Job Description
We are seeking a visionary 2026 AI & Machine Learning Engineer to join Apex Horizon Systems. In this pivotal role, you will architect the foundational models that will define the technological landscape of the coming decade. We are not just building software; we are engineering the future.
As a leader in next-generation artificial intelligence, we are looking for individuals who thrive in ambiguity and are passionate about solving complex problems at scale. You will work alongside world-class researchers and engineers to deploy state-of-the-art models into production environments.
Why join us?
- Work on cutting-edge Generative AI and Predictive Analytics.
- Competitive equity and comprehensive benefits package.
- Flexible remote-first policy with a focus on collaboration.
Responsibilities
- Model Development: Design, train, and fine-tune large-scale machine learning models using Python and modern deep learning frameworks (PyTorch/TensorFlow).
- System Architecture: Design scalable, fault-tolerant systems for model inference and data processing pipelines.

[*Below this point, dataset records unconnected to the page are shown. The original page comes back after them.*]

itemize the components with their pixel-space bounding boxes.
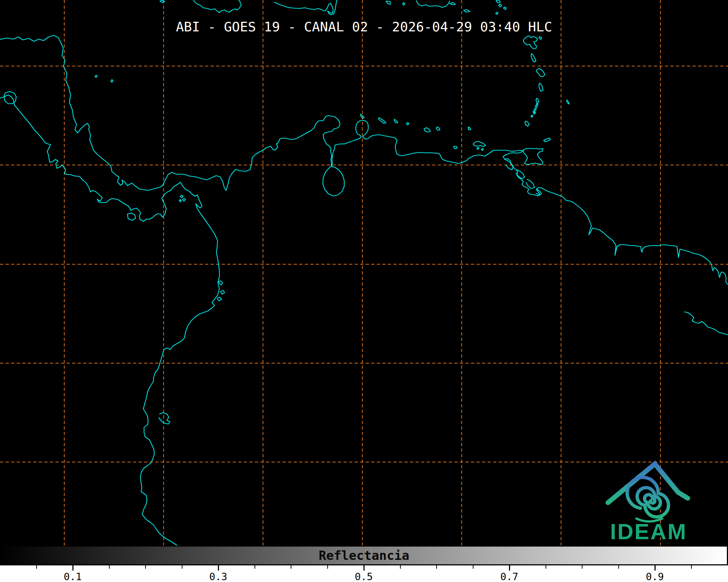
island-outline <box>379 118 386 123</box>
island-outline <box>221 290 225 294</box>
island-outline <box>403 3 405 5</box>
coastline <box>684 312 728 335</box>
colorbar-major-tick <box>72 565 74 571</box>
colorbar-minor-tick <box>109 565 110 569</box>
colorbar-minor-tick <box>436 565 437 569</box>
island-outline <box>496 0 500 3</box>
colorbar-label: Reflectancia <box>0 545 728 565</box>
coastline <box>536 189 541 195</box>
colorbar-tick-label: 0.3 <box>202 571 235 582</box>
colorbar-major-tick <box>654 565 656 571</box>
island-outline <box>544 138 550 142</box>
colorbar-major-tick <box>363 565 365 571</box>
island-outline <box>539 37 541 39</box>
satellite-image-page: { "title": "ABI - GOES 19 - CANAL 02 - 2… <box>0 0 728 582</box>
island-outline <box>534 108 536 111</box>
island-outline <box>386 1 390 4</box>
island-outline <box>179 200 181 202</box>
island-outline <box>464 10 470 12</box>
colorbar-minor-tick <box>473 565 474 569</box>
coastline <box>0 95 219 545</box>
island-outline <box>536 103 538 105</box>
colorbar-minor-tick <box>618 565 619 569</box>
island-outline <box>539 83 543 91</box>
colorbar-minor-tick <box>36 565 37 569</box>
island-outline <box>536 69 545 77</box>
island-outline <box>525 121 529 126</box>
colorbar-tick-label: 0.5 <box>347 571 380 582</box>
island-outline <box>454 146 457 149</box>
colorbar-minor-tick <box>691 565 692 569</box>
island-outline <box>450 3 455 5</box>
island-outline <box>4 92 16 104</box>
island-outline <box>481 148 483 151</box>
island-outline <box>567 100 569 104</box>
island-outline <box>535 105 537 108</box>
colorbar-tick-label: 0.1 <box>56 571 89 582</box>
colorbar-minor-tick <box>145 565 146 569</box>
island-outline <box>531 115 533 117</box>
island-outline <box>531 54 536 62</box>
island-outline <box>536 98 539 103</box>
logo-text: IDEAM <box>610 519 687 544</box>
colorbar-minor-tick <box>546 565 546 569</box>
island-outline <box>180 195 183 198</box>
island-outline <box>473 141 486 147</box>
coastline <box>194 0 241 13</box>
island-outline <box>499 4 502 7</box>
island-outline <box>523 148 543 165</box>
island-outline <box>424 128 430 132</box>
island-outline <box>523 36 537 49</box>
coastline <box>0 35 728 285</box>
colorbar-tick-label: 0.7 <box>493 571 526 582</box>
island-outline <box>217 297 222 301</box>
island-outline <box>127 213 136 220</box>
island-outline <box>394 119 398 123</box>
island-outline <box>477 147 479 149</box>
island-outline <box>436 127 440 130</box>
coastline <box>416 1 450 7</box>
island-outline <box>406 123 409 125</box>
coastline <box>526 179 534 189</box>
island-outline <box>182 199 185 201</box>
logo-mountain-icon <box>608 464 688 503</box>
colorbar-major-tick <box>218 565 219 571</box>
colorbar-minor-tick <box>327 565 328 569</box>
colorbar-major-tick <box>509 565 510 571</box>
colorbar-minor-tick <box>400 565 401 569</box>
island-outline <box>111 80 113 82</box>
colorbar-minor-tick <box>582 565 582 569</box>
colorbar-minor-tick <box>291 565 291 569</box>
island-outline <box>496 12 498 14</box>
island-outline <box>468 127 471 130</box>
coastline <box>274 0 337 15</box>
island-outline <box>160 0 165 3</box>
colorbar-tick-label: 0.9 <box>638 571 671 582</box>
colorbar-minor-tick <box>254 565 255 569</box>
colorbar-minor-tick <box>182 565 182 569</box>
image-title: ABI - GOES 19 - CANAL 02 - 2026-04-29 03… <box>0 19 728 34</box>
ideam-logo: IDEAM <box>601 460 694 545</box>
island-outline <box>95 75 97 78</box>
colorbar-axis: 0.10.30.50.70.9 <box>0 565 728 582</box>
island-outline <box>503 7 506 10</box>
coastline <box>159 413 170 424</box>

- Research: Stay abreast of the latest research in Natural Language Processing (NLP) and Computer Vision to implement novel algorithms.
- Optimization: Optimize model performance for speed and accuracy, reducing latency in real-time applications.
- Collaboration: Partner with product managers and data scientists to translate business requirements into technical solutions.
- Mentorship: Guide junior engineers and contribute to a culture of continuous learning and innovation.
Qualifications
- Education: Masterβs or PhD in Computer Science, Mathematics, or a related field with a focus on AI/ML.
- Experience: 5+ years of professional experience in software engineering and machine learning.
- Programming: Proficiency in Python, with experience in C++ or Java for high-performance computing.
- Frameworks: Deep understanding of PyTorch, TensorFlow, or JAX.
- Algorithms: Strong grasp of statistical modeling, optimization techniques, and distributed systems.
- Tools: Experience with cloud platforms (AWS/GCP/Azure) and containerization technologies (Docker/Kubernetes).